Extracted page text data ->
*** Block opens ***
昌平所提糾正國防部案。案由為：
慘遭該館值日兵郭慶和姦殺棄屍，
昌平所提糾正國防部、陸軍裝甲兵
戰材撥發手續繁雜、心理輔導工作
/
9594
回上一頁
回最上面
*** Block closes ***
Copy the records above, keeping every word the same.

昌平所提糾正國防部案。案由為：
慘遭該館值日兵郭慶和姦殺棄屍，
昌平所提糾正國防部、陸軍裝甲兵
戰材撥發手續繁雜、心理輔導工作
/
9594
回上一頁
回最上面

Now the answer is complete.